Performance of the Merging Algorithm. In the monomodal setting, in a modality where tumor tissues are not distinct, merging similar neighboring supervoxels reduces the tumor boundary accuracy. For example, in Fig. 1 H, supervoxels computed independently on the T1CE modality are not accurately merged since this modality highlights only the active tumor while other tumor tissues are not visible. This results in a poor ASA score for T1CE, therefore penalizing the final average ASA score. As such, computing the average ASA across modalities highlights the lack of the multimodal discriminant power (making use of visible tumors parts in all modalities). The merging approach applied in the multimodal setting is capable of reducing the number of supervoxels by a factor of 35 (column “Supervoxel count” in Table 1) and decreasing the redundancy (MI) by 0.21% in average compared to the initial oversegmentation). The texture homogeneity inside the merged supervoxels has been kept which demonstrates that our algorithm merges similar supervoxels. It is also interesting to note the wVar obtained on the results of applying \(Mono\_SSLIC\) or \(Mono\_SSLIC_{Merged}\) is approximately similar. This can be explained by the fact that the clustering was initially correct for the \(Mono\_SSLIC\) step without merging.

5 Conclusion

In this work, we proposed a novel approach of merging supervoxels in a multimodal setting towards brain tumor classification.
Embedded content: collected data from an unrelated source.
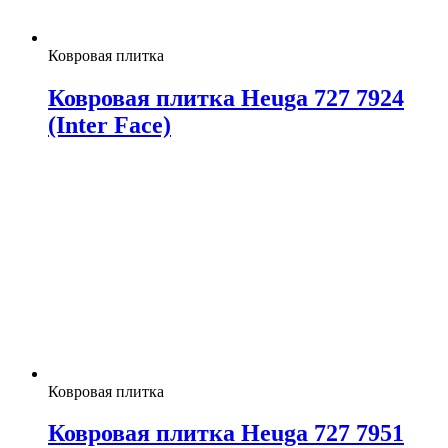
Ковровая плитка
Ковровая плитка Heuga 727 7924
(Inter Face)
Ковровая плитка
Ковровая плитка Heuga 727 7951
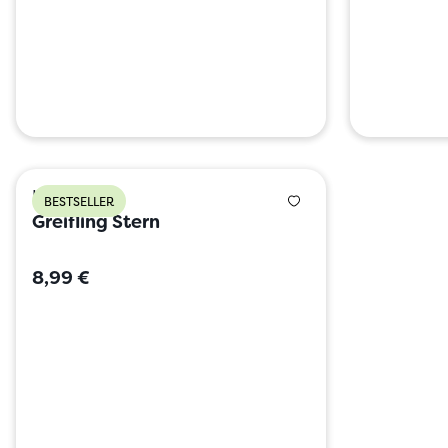
HABA
BESTSELLER
Greifling Stern
8,99 €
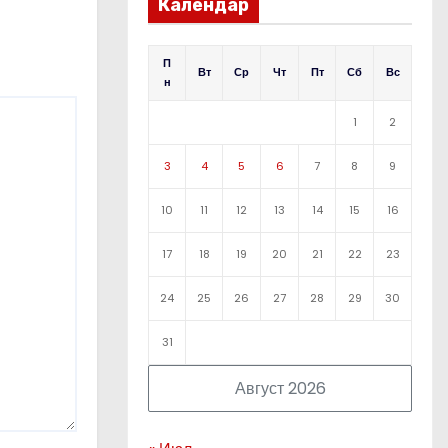
Календар
П
Вт
Ср
Чт
Пт
Сб
Вс
н
1
2
3
4
5
6
7
8
9
10
11
12
13
14
15
16
17
18
19
20
21
22
23
24
25
26
27
28
29
30
31
Август 2026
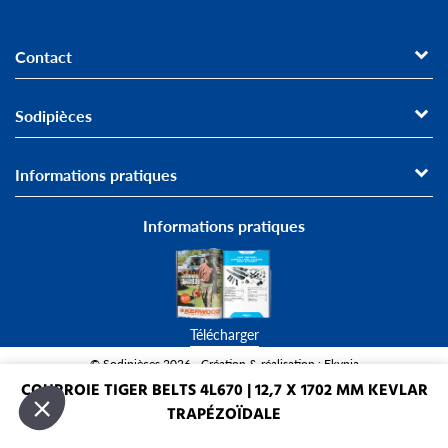
Contact
Sodipièces
Informations pratiques
Informations pratiques
Télécharger
© Sodipièces 2026 - Création & réalisation : Ekypia
COURROIE TIGER BELTS 4L670 | 12,7 X 1702 MM KEVLAR
Paiement sécurisé
Livraison
TRAPÉZOÏDALE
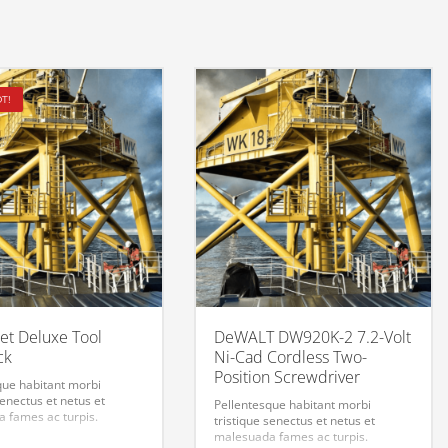
T!
et Deluxe Tool
DeWALT DW920K-2 7.2-Volt
ck
Ni-Cad Cordless Two-
Position Screwdriver
que habitant morbi
senectus et netus et
Pellentesque habitant morbi
 fames ac turpis.
tristique senectus et netus et
malesuada fames ac turpis.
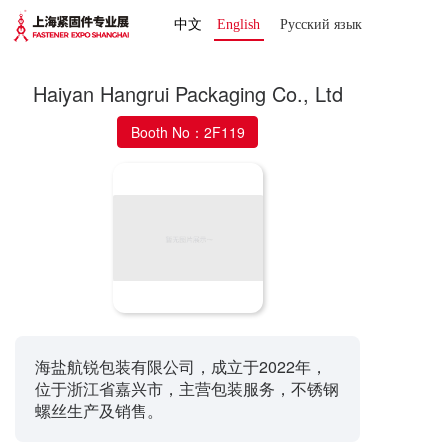
中文
English
Русский язык 
Haiyan Hangrui Packaging Co., Ltd
Booth No：2F119
海盐航锐包装有限公司，成立于2022年，
位于浙江省嘉兴市，主营包装服务，不锈钢
螺丝生产及销售。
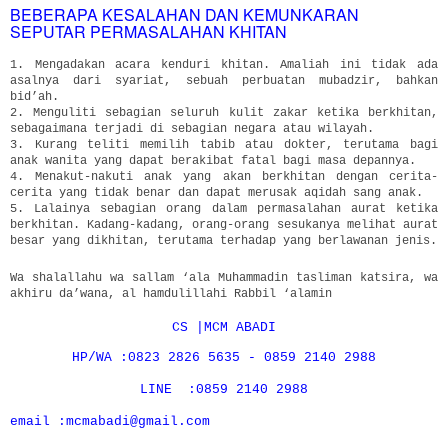
BEBERAPA KESALAHAN DAN KEMUNKARAN
SEPUTAR PERMASALAHAN KHITAN
1. Mengadakan acara kenduri khitan. Amaliah ini tidak ada
asalnya dari syariat, sebuah perbuatan mubadzir, bahkan
bid’ah.
2. Menguliti sebagian seluruh kulit zakar ketika berkhitan,
sebagaimana terjadi di sebagian negara atau wilayah.
3. Kurang teliti memilih tabib atau dokter, terutama bagi
anak wanita yang dapat berakibat fatal bagi masa depannya.
4. Menakut-nakuti anak yang akan berkhitan dengan cerita-
cerita yang tidak benar dan dapat merusak aqidah sang anak.
5. Lalainya sebagian orang dalam permasalahan aurat ketika
berkhitan. Kadang-kadang, orang-orang sesukanya melihat aurat
besar yang dikhitan, terutama terhadap yang berlawanan jenis.
Wa shalallahu wa sallam ‘ala Muhammadin tasliman katsira, wa
akhiru da’wana, al hamdulillahi Rabbil ‘alamin
CS |MCM ABADI
HP/WA :0823 2826 5635 - 0859 2140 2988
LINE :0859 2140 2988
email :mcmabadi@gmail.com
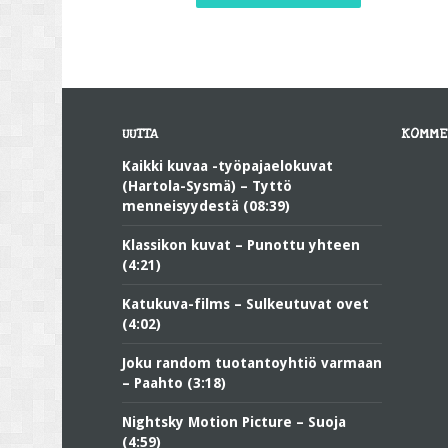
UUTTA
KOMME
Kaikki kuvaa -työpajaelokuvat
(Hartola-Sysmä) – Tyttö
menneisyydestä (08:39)
Klassikon kuvat – Punottu yhteen
(4:21)
Katukuva-films – Sulkeutuvat ovet
(4:02)
Joku random tuotantoyhtiö varmaan
– Paahto (3:18)
Nightsky Motion Picture – Suoja
(4:59)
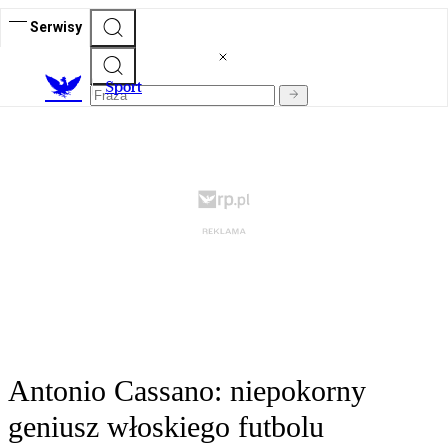
Serwisy
S
port
Antonio Cassano: niepokorny
geniusz włoskiego futbolu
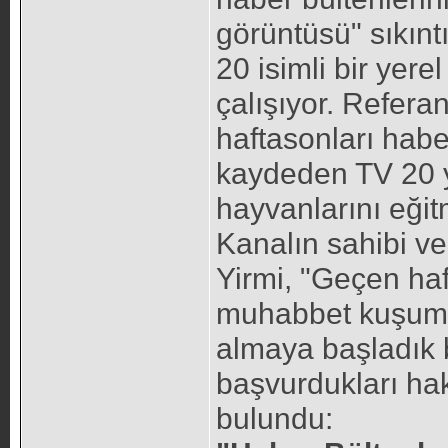
görüntüsü" sıkınt
20 isimli bir yer
çalışıyor. Refera
haftasonları habe
kaydeden TV 20 y
hayvanlarını eğit
Kanalın sahibi v
Yirmi, "Geçen ha
muhabbet kuşumuz
almaya başladık b
başvurdukları ha
bulundu:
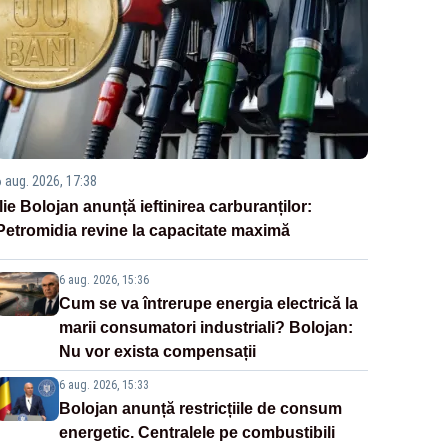
6 aug. 2026, 17:38
Ilie Bolojan anunță ieftinirea carburanților:
Petromidia revine la capacitate maximă
6 aug. 2026, 15:36
Cum se va întrerupe energia electrică la
marii consumatori industriali? Bolojan:
Nu vor exista compensații
6 aug. 2026, 15:33
Bolojan anunță restricțiile de consum
energetic. Centralele pe combustibili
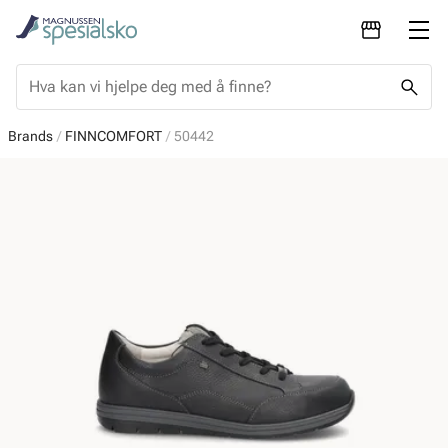
Brands
FINNCOMFORT
50442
We showed that our methods applied on multimodal images are capable of exploiting the complementarity between different modalities producing very accurate clusters compared to traditional monomodal approaches. Our approach \(Multi\_SSLIC_{Var\_Merged}\) improved the clustering accuracy by \(5.2\%\) for the ASA Score and \(25\%\) for the GS. The redundancy of supervoxels is also reduced by a factor of 35, decreasing the computational time, and making the resulting oversegmentation more suitable to be combined with a neural network classifier. Several open questions remain to be tackled in a future work. First, one drawback of the proposed approach is its dependency on prior registration of multiple modalities. Bipartite Graph Matching [21] seems to be an efficient way to alleviate this constraint. Moreover, taking into account radiomics and deep features in the computation of the supervoxels could also improve the adherence of initial over-segmentation or merged supervoxels to contrasted tissues, therefore resulting in more homogeneous final clustering.